Le 3e et dernier exemple est lié à la manipulation du taux LIBOR (London Interbank Offered Rate) par un groupe de dix-huit banques. Le LIBOR est le taux d’intérêt de référence sur base duquel se calculent les taux de retour de 700 000 milliards (700 millions de millions) de dollars d’actifs et de dérivés financiers, ce qui en fait le taux de référence sans doute le plus important au monde. Ce taux est calculé sur base de l’information fournie par dix-huit banques quant à leurs coûts individuels de financement sur les marchés interbancaires. En 2012, des preuves ont révélé la collusion entre de grandes banques, comme UBS et Barclays, afin de manipuler le LIBOR conformément à leurs intérêts. Comme dans les cas précédents, le résultat fut prévisible. Aucune poursuite criminelle à l’encontre des responsables et des amendes d’un montant ridicule en comparaison de l’ampleur de la manipulation : un total de 450 millions de dollars pour Barclays, 1500 millions pour UBS et 615 millions pour RBS [10].

Bien que les banques en question ont accepté les accusations de manipulation et par conséquent les sanctions imposées par la justice britannique, la justice étasunienne a statué différemment. Le 29 mars, Naomi Buchwald, juge du District de New York, a exempté les banques impliquées dans le scandale de toute responsabilité légale face à des personnes ou institutions affectées par la manipulation du LIBOR [11]. Pour protéger les banques de possibles plaintes pour collusion et pratiques monopolistiques, elle basa son argumentation sur le fait que la fixation du taux LIBOR ne relève pas des lois sur la concurrence. Les banques peuvent dès lors s’accorder sur le taux sans que cela ne constitue une violation des lois antitrust aux États-Unis. La fixation des taux sur les marchés des Swaps et des CDS étant similaire - via l’envoi des taux par les participants, dont on fait la moyenne pour obtenir le résultat final -, ce verdict crée un dangereux précédent, ouvrant la porte à la manipulation manifeste par de grandes institutions financières des prix et taux clefs qui régissent le fonctionnement des marchés financiers globaux.

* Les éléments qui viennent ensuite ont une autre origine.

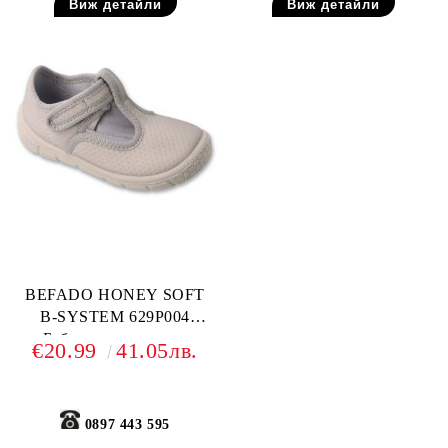
Виж детайли
Виж детайли
BEFADO HONEY SOFT
B-SYSTEM 629P004
Бебешки текстилни
€20.99
41.05лв.
обувки, Сиви
0897 443 595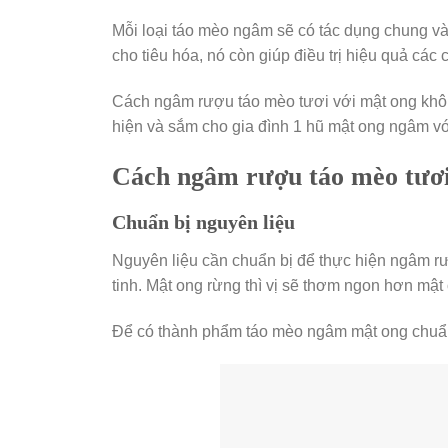
Mỗi loại táo mèo ngâm sẽ có tác dụng chung và
cho tiêu hóa, nó còn giúp điều trị hiệu quả c
Cách ngâm rượu táo mèo tươi với mật ong khôn
hiện và sắm cho gia đình 1 hũ mật ong ngâm vớ
Cách ngâm rượu táo mèo tươi
Chuẩn bị nguyên liệu
Nguyên liệu cần chuẩn bị để thực hiện ngâm rư
tinh. Mật ong rừng thì vị sẽ thơm ngon hơn mật
Để có thành phẩm táo mèo ngâm mật ong chuẩn 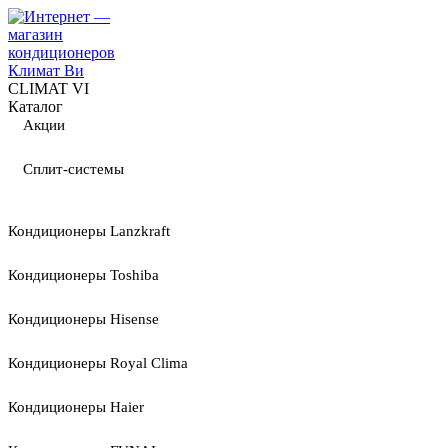
CLIMAT VI
Каталог
Акции
Сплит-системы
Кондиционеры Lanzkraft
Кондиционеры Toshiba
Кондиционеры Hisense
Кондиционеры Royal Clima
Кондиционеры Haier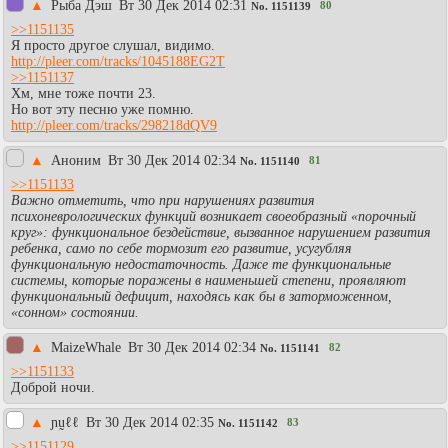
▲
Рыба Дэш
Вт 30 Дек 2014 02:31
80
No.
1151139
>>1151135
Я просто другое слушал, видимо.
http://pleer.com/tracks/1045188EG2T
>>1151137
Хм, мне тоже почти 23.
Но вот эту песню уже помню.
http://pleer.com/tracks/298218dQV9
▲
Аноним
Вт 30 Дек 2014 02:34
81
No.
1151140
>>1151133
Важно отметить, что при нарушениях развития
психоневрологических функций возникает своеобразный «порочный
круг»: функциональное бездействие, вызванное нарушением развития
ребенка, само по себе тормозит его развитие, усугубляя
функциональную недостаточность. Даже те функциональные
системы, которые поражены в наименьшей степени, проявляют
функциональный дефицит, находясь как бы в заторможенном,
«сонном» состоянии.
▲
MaizeWhale
Вт 30 Дек 2014 02:34
82
No.
1151141
>>1151133
Доброй ночи.
▲
ɲṵℓℓ
Вт 30 Дек 2014 02:35
83
No.
1151142
>>1151129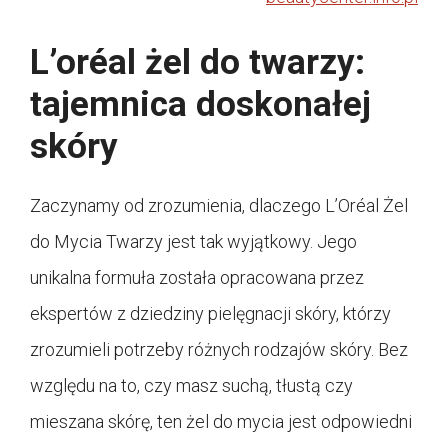
L’oréal żel do twarzy:
tajemnica doskonałej
skóry
Zaczynamy od zrozumienia, dlaczego L’Oréal Żel
do Mycia Twarzy jest tak wyjątkowy. Jego
unikalna formuła została opracowana przez
ekspertów z dziedziny pielęgnacji skóry, którzy
zrozumieli potrzeby różnych rodzajów skóry. Bez
względu na to, czy masz suchą, tłustą czy
mieszana skórę, ten żel do mycia jest odpowiedni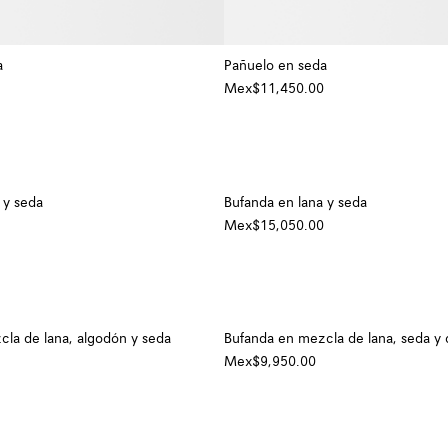
a
Pañuelo en seda
Mex$11,450.00
+ Color
 y seda
Bufanda en lana y seda
Mex$15,050.00
la de lana, algodón y seda
Bufanda en mezcla de lana, seda y
Mex$9,950.00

Il apparaît clairement que les banques et autres grandes institutions financières de portée mondiale tendent vers un niveau totalement méconnu de cynisme et d’abus de pouvoir. Aujourd’hui, mettre l’argent public à disposition des entités financières dès que leurs paris spéculatifs tournent mal ne suffit plus. Désormais, la loi s’adapte afin de protéger les responsables et de justifier a posteriori toute conduite illégale ou criminelle dont ils se seraient rendus coupables. Un tel contexte, où règne l’impunité, encourage les dirigeants des firmes financières à davantage d’abus et de prises de risque. Ils sont confrontés à une situation dans laquelle, au meilleur des cas, le montant de leurs bonus augmente suite à l’augmentation des revenus de la banque, indépendamment de l’origine illégale des ressources ou du fait qu’elles soient issues d’activités financières spéculatives extrêmement risquées. Dans le pire des cas, s’ils sont découverts, ils n’ont qu’à quitter l’institution, ils ne seront pas poursuivis par la justice et conserveront sur leurs comptes bancaires l’entièreté des bénéfices obtenus. Tant que ce genre d’incitants pervers est maintenu, les abus et le pillage des ressources publiques de la part du système financier ne peuvent qu’aller croissant au fil du temps.

Daniel Munevar le 20/09/2013
Traduit par Cécile Lamarque

Transmis par Linsay



[1Voir “Holder admits some Banks too big to jail”, disponible sur : http://www.huffingtonpost.com/2013/...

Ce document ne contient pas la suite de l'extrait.